Сасори передёрнуло. Он на миг потерялся в мыслях, осоловело уставившись в никуда, и Итачи вдруг расхотелось получить ответ на свой вопрос. Акасуна помотал головой.
— Неважно, — припечатал к облегчению своего коллеги. — Так или иначе, я ухожу отсюда. Меня ждут бесплатная диспансеризация, стоматология и психотерапия. И ещё уколы от столбняка и кори за счёт заведения.
— Так ты думал, что если я и Саске являемся родственниками, то я помогу тебе незаметно сбежать? — догадался Итачи.
— Да. Кто-то ведь должен понести за весь этот сюрреализм хоть какую-то ответственность.
— Могу поджечь что-нибудь, — брякнул Итачи, а потом вспомнил, в какой стране живёт. Поджал губы.
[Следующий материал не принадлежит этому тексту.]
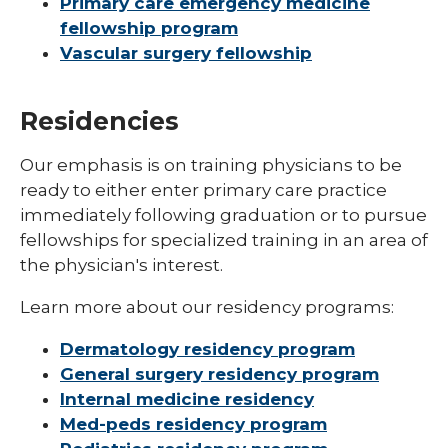
Primary care emergency medicine
fellowship program
Vascular surgery fellowship
Residencies
Our emphasis is on training physicians to be
ready to either enter primary care practice
immediately following graduation or to pursue
fellowships for specialized training in an area of
the physician's interest.
Learn more about our residency programs:
Dermatology residency program
General surgery residency program
Internal medicine residency
Med-peds residency program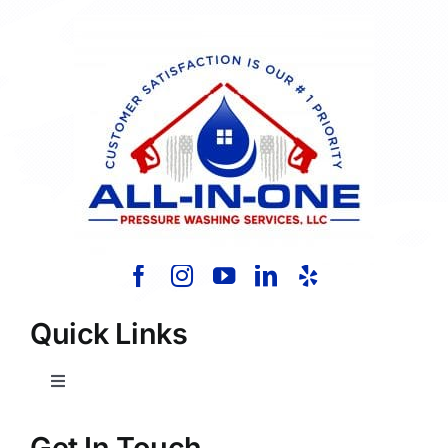
Quick Links
Toggle
Navigation
Home
Get In Touch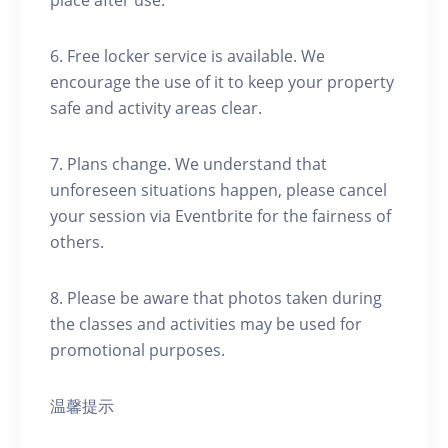
place after use.
6. Free locker service is available. We
encourage the use of it to keep your property
safe and activity areas clear.
7. Plans change. We understand that
unforeseen situations happen, please cancel
your session via Eventbrite for the fairness of
others.
8. Please be aware that photos taken during
the classes and activities may be used for
promotional purposes.
温馨提示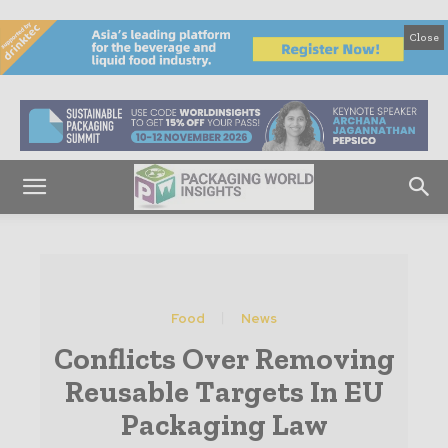
Close
Food
News
Conflicts Over Removing
Reusable Targets In EU
Packaging Law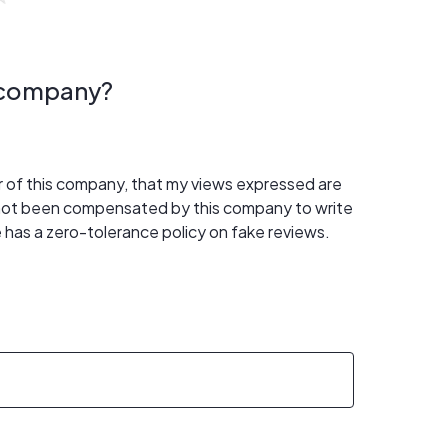
s company?
er of this company, that my views expressed are
 not been compensated by this company to write
 has a zero-tolerance policy on fake reviews.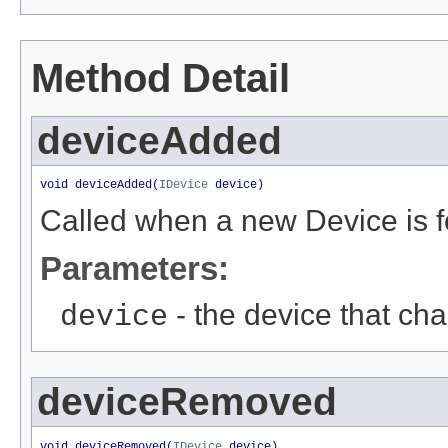
Method Detail
deviceAdded
void deviceAdded(
IDevice
 device)
Called when a new Device is 
Parameters:
- the device that ch
device
deviceRemoved
void deviceRemoved(
IDevice
 device)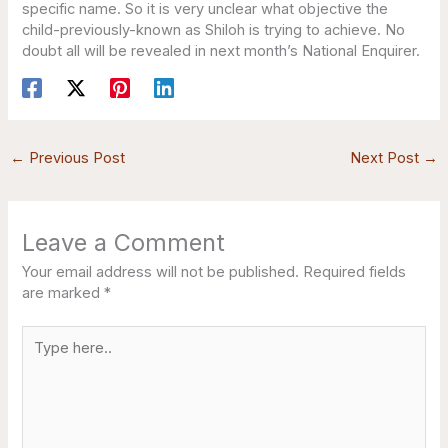
specific name. So it is very unclear what objective the
child-previously-known as Shiloh is trying to achieve. No
doubt all will be revealed in next month’s National Enquirer.
←
Previous Post
Next Post
→
Leave a Comment
Your email address will not be published.
Required fields
are marked
*
Type
here..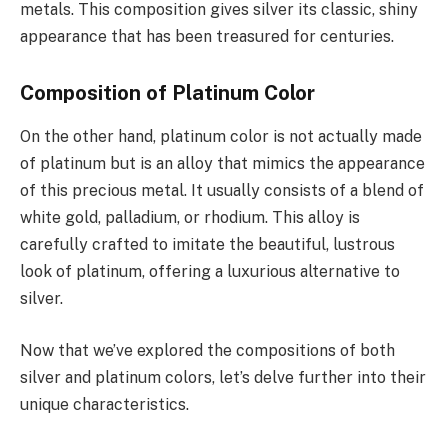
metals. This composition gives silver its classic, shiny
appearance that has been treasured for centuries.
Composition of Platinum Color
On the other hand, platinum color is not actually made
of platinum but is an alloy that mimics the appearance
of this precious metal. It usually consists of a blend of
white gold, palladium, or rhodium. This alloy is
carefully crafted to imitate the beautiful, lustrous
look of platinum, offering a luxurious alternative to
silver.
Now that we’ve explored the compositions of both
silver and platinum colors, let’s delve further into their
unique characteristics.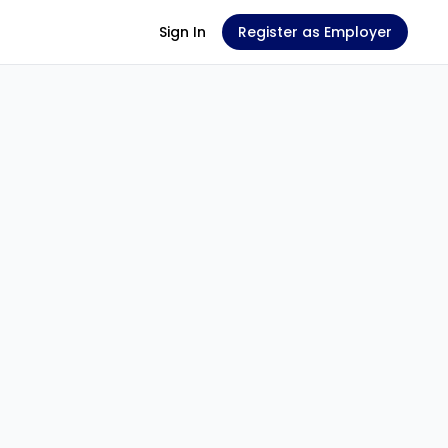
Sign In
Register as Employer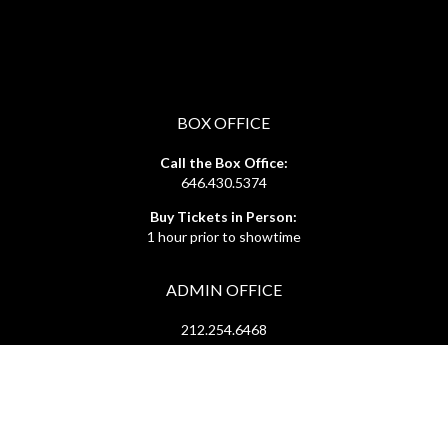
BOX OFFICE
Call the Box Office:
646.430.5374
Buy Tickets in Person:
1 hour prior to showtime
ADMIN OFFICE
212.254.6468
Mon - Fri
10:30am - 6:30pm
web@lamama.org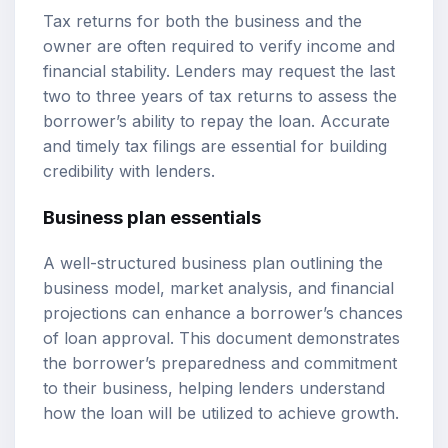
Tax returns for both the business and the
owner are often required to verify income and
financial stability. Lenders may request the last
two to three years of tax returns to assess the
borrower’s ability to repay the loan. Accurate
and timely tax filings are essential for building
credibility with lenders.
Business plan essentials
A well-structured business plan outlining the
business model, market analysis, and financial
projections can enhance a borrower’s chances
of loan approval. This document demonstrates
the borrower’s preparedness and commitment
to their business, helping lenders understand
how the loan will be utilized to achieve growth.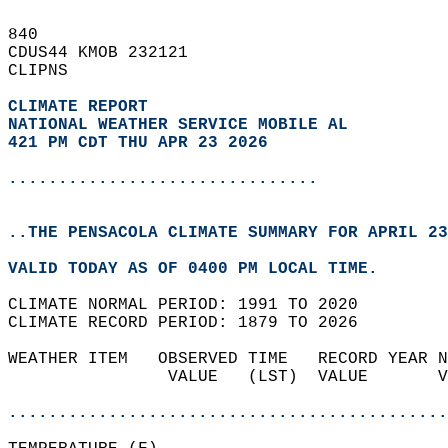
840   
CDUS44 KMOB 232121  
CLIPNS  
CLIMATE REPORT 
NATIONAL WEATHER SERVICE MOBILE AL
421 PM CDT THU APR 23 2026
...............................
..THE PENSACOLA CLIMATE SUMMARY FOR APRIL 23
VALID TODAY AS OF 0400 PM LOCAL TIME.  
CLIMATE NORMAL PERIOD: 1991 TO 2020  
CLIMATE RECORD PERIOD: 1879 TO 2026  
WEATHER ITEM   OBSERVED TIME   RECORD YEAR N
                VALUE   (LST)  VALUE       V
                                            
............................................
Сасори, не без подозрения, прищурился.
— Даже если подожжёшь, с чего бы тебе помогать мне? Вы же однофамильцы… Или ты как раз Учиха и вырезал?
И Итачи пришла в голову идея, которую могли вызвать только два фактора: тяжелое обезболивающее, затуманивающее разум не хуже слабой анестезии, и прошлое под командованием Хатаке Какаши. Капитан Пёс всегда считал, что из скользкой ситуации можно вылезти через болтовню. Самое главное, наставлял капитан, нести чушь уверенно и аргументированно. Информацию мало кто проверяет; и даже кто проверяет, всё равно может поверить. Так однажды Хатаке-сенпай заставил всю свою команду изображать ревизоров, приехавших из столицы наблюдать за санитарными нормами элитного стриптиз-клуба, в котором также барыжили запрещёнными веществами. Дело дошло до суда, на котором Хатаке-сенпай помимо ревизора стал изображать юриста. Он постоянно нёс какую-то чушь, но и суд был выигран, и стриптиз-клуб закрыли, и всех, кто был замешан в изготовлении и распространении запрещённых веществ, посадили. И всё потому что Хатаке-сенпай очень любил порнокнижки с интересными ролевыми играми.
Итачи был падок на истории о высокопарной любви. А ещё он не успел прочитать «Мемуары Учиха Фугена» и поэтому не знал, что там за Учиха — настоящие, искажённые или фиктивные. И то, что Саске с какой-то сомнительной компанией надрал задницу Сасори, а потом оставил ему автограф, ему категорически не понравилось. В таком случае невыгодно иметь на себе клеймо «того самого Учиха». И раз уж есть сомнения «родственники или однофамильцы», то…
«Не докажут» — прозвучал в голове ехидный голос Хатаке-сенпая.